# Python for Data Analysis
1. Setting Up Necessary Things

# 1. Setting Up Necessary Things

In [1]:
# Ignore All Warnings
import warnings
warnings.filterwarnings("ignore")

# 2. Python Libraries for Data Science

Many popular Python libraries:
1. [NumPy](https://numpy.org/)
2. [SciPy](https://scipy.org/)
3. [Pandas](https://pandas.pydata.org/)
4. [Scikit-learn](https://scikit-learn.org/)
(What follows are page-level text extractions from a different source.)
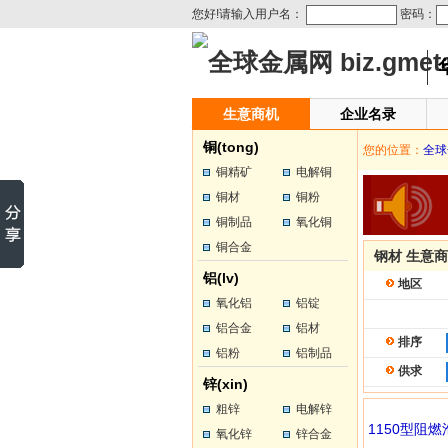
您好!请输入用户名：
密码：
生意商机
企业名录
铜(tong)
您的位置：
全球
铜精矿
电解铜
铜材
铜粉
铜制品
氧化铜
铜合金
钢材 生意
铝(lv)
地区
氧化铝
铝锭
铝合金
铝材
排序
铝粉
铝制品
供求
锌(xin)
粗锌
电解锌
1150型阻
氧化锌
锌合金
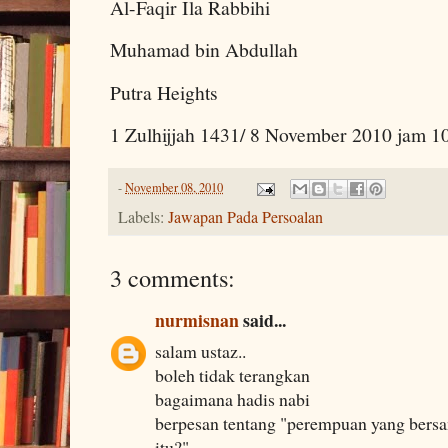
Al-Faqir Ila Rabbihi
Muhamad bin Abdullah
Putra Heights
1 Zulhijjah 1431/ 8 November 2010 jam 1
-
November 08, 2010
Labels:
Jawapan Pada Persoalan
3 comments:
nurmisnan
said...
salam ustaz..
boleh tidak terangkan
bagaimana hadis nabi
berpesan tentang "perempuan yang bersa
itu?"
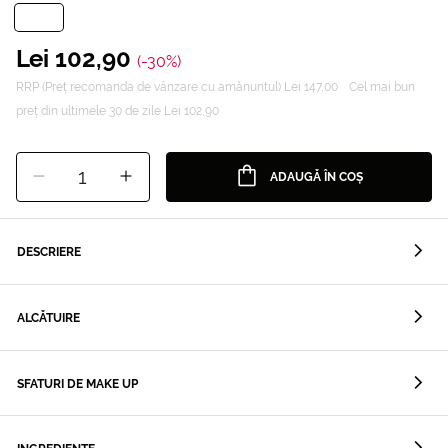
Lei 102,90
(-30%)
RRP (Preț recomanda de vânzare cu amănuntul) Lei 147,00
Cel mai bun
preț din ultimele 30 de zile Lei 102,90
1
ADAUGĂ ÎN COȘ
DESCRIERE
ALCĂTUIRE
SFATURI DE MAKE UP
`Visualization` libraries:
1. [Matplotlib](https://matplotlib.org/)
2. [Seaborn](https://seaborn.pydata.org/)

*and many more...*

**All these libraries are installed on the [SCC](https://www.alibabacloud.com/product/scc).**

## 2.1. NumPy Library
Link: [NumPy](https://numpy.org/)

* Introduces objects for `multidimensional arrays and matrices`, as well as functions that allow to easily perform advanced mathematical and statistical operations on those objects.
* Provides `vectorization of mathematical operations` on arrays and matrices which significantly improves the performance.
* Many other Python libraries are built on NumPy.

## 2.2. SciPy Library
Link: [SciPy](https://scipy.org/)
* collection of algorithms for `linear algebra`, `differential equations`, `numerical integration`, `optimization`, `statistics` and more.
* Part of the SciPy Stack.
* built on `NumPy`.

## 2.3. Pandas Library
Link: [Pandas](https://pandas.pydata.org/)
* Adds **data structures** and **tools** designed to work with `tabular data` (similar to Series and DataFrame in [R](https://www.r-project.org/)).
* Provides tools for **data manipulation**: `Reshaping`, `Merging`, `Sorting`, `Slicing`, `Aggregation` etc.
* Allows handling `missing data`.

## 2.4. Scikit-learn Library
Link: [Scikit-learn](https://scikit-learn.org/)
* Provides **machine learning** algorithms: `Classification`, `Regression`, `Clustering`, `Model validation` etc.
* Built on `NumPy`, `SciPy` and `Matplotlib`.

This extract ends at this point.